Some law enforcement and state government officials, however, are not as understanding. Del. Timothy Maloney (D-Prince George's), chairman of the House Appropriations subcommittee on law and transportation, said he respects Murrell, who, despite his age, "still raises hell." But Maloney said he considers Murrell a stubborn entertainer whose "show" has been playing reruns for the seven years.

"He makes a great speech about how he's defending the Sixth Amendment and the right of the indigent," Maloney said. "But his argument is the same one used by the Park Service: 'If you don't give us every penny we ask for, then you're against Bambi.' Murrell's basically saying the same thing: 'If you don't give us every penny we ask for, then you're against the Sixth Amendment.' That's not the case."

Murrell and Maloney have been at odds since Maloney joined the Appropriations Committee seven years ago. They clashed again this spring when the legislature told Murrell to limit his public defenders' private practice work to evenings and weekends.

Public defenders are paid by the state and are not allowed to practice criminal law privately. They may, however, practice civil law privately, including contracts, wills and divorces. Many of them say such private practice is necessary to supplement their state salaries.

The average salary for public defenders is $35,000 a year, which is lower than the salaries of the state's assistant attorneys general and some county prosecutors. Murrell, as head of the department, makes $66,000.

Maloney said Murrell started the recent controversy by asking the legislature to control his staff's private practice because Murrell believed some public defenders were doing too much private work at the expense of their public jobs. Murrell denies having introduced the issue; he said the new restrictions, which resulted in the resignations of two public defenders, are solely the work of state lawmakers.

The issue has demoralized the public defenders, many of whom cannot afford to give up the private practice, said James E. Kenkel, district public defender for Prince George's County. Kenkel questioned whether Murrell has diligently pursued pay increases for the staff.

"He's my boss and I support him publicly," Kenkel said. "But I always wish we were more aggressive in pursuing salaries that can maintain quality attorneys." Murrell insists that he has requested higher salaries but has run into a wall of opposition at the state's Department of Personnel.

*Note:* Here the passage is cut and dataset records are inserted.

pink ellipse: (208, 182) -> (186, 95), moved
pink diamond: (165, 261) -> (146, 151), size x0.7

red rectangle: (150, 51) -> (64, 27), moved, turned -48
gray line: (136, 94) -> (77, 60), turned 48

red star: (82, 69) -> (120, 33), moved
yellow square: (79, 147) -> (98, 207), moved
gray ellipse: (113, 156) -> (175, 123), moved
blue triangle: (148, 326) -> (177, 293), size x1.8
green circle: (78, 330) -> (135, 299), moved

Del. Paul Muldowney (D-Washington), also a member of the House Appropriations Committee, supports Murrell. "He's fought damn hard for his people," Muldowney said. " . . . If he's got one shortcoming it might be that he's salty and sarcastic. Sometimes that gets in the way and some people might misinterpret that."

Maryland's public defender office began operating in 1971 with a $1.2 million budget. Yet, despite the budget growth since then, the office still runs out of notebooks, legal paper, pens and pencils every May, according to one former public defender.

Although some of Murrell's lawyers say he has slowed down because of his age, they still consider him an effective leader and administrator. Henry Engel, district public defender for Harford County, said most people are astounded to learn that Murrell is 84. "His age hasn't hurt the office," Engel said.

Because Murrell considers the public defender system a reflection of his personal attitude toward criminal defense, he has vowed to hire only the most experienced and professional trial lawyers who share his philosophy.

"Our first objective isn't to win or lose, but to make sure that when the case is disposed, our client had equal justice," Murrell said. "That's the whole ball game . . . . All we get out of it is a sense we gave him the client the best we had to offer. Of course, that's not much consolatation if a client is sitting in a cell block."

"Most of our people never seem to get burned out," he said. "The work is an exciting challenge, and every once in a while someone gets found not guilty. It's a mental boost when someone gets caught up in the criminal justice system and they are looking to you for help."